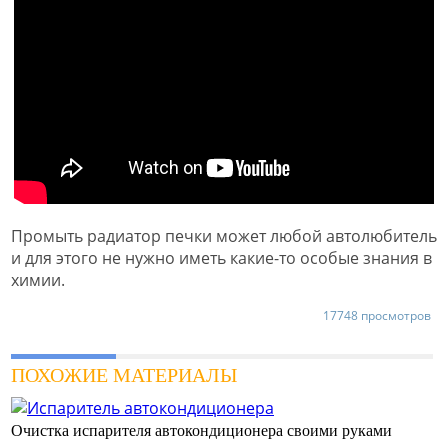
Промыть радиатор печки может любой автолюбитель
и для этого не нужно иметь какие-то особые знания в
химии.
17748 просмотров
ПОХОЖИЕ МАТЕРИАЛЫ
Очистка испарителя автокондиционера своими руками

_____

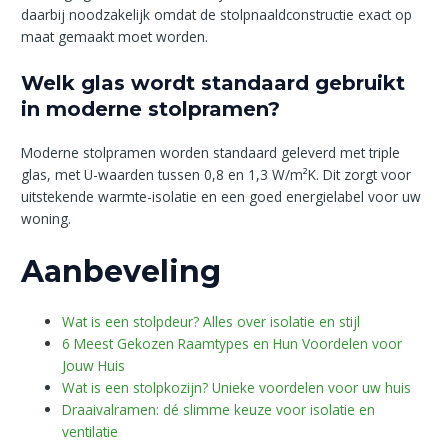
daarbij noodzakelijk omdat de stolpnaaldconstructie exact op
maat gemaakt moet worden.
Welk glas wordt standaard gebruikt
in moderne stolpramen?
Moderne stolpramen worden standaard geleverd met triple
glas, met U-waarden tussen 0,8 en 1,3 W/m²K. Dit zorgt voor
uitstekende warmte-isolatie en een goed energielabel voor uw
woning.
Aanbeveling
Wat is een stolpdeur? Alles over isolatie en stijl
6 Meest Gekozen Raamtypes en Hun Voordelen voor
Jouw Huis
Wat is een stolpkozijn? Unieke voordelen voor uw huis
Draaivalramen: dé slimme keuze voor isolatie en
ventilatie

_____

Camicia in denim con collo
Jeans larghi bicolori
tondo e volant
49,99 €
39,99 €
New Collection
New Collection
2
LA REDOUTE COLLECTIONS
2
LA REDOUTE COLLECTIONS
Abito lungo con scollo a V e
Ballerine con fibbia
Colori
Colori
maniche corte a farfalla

_____

- _ACTIVITY_
In the records above, some lines may contain the word "standaard"; copy every one of them.

- _WRITTEN REPLY_
Welk glas wordt standaard gebruikt
Moderne stolpramen worden standaard geleverd met triple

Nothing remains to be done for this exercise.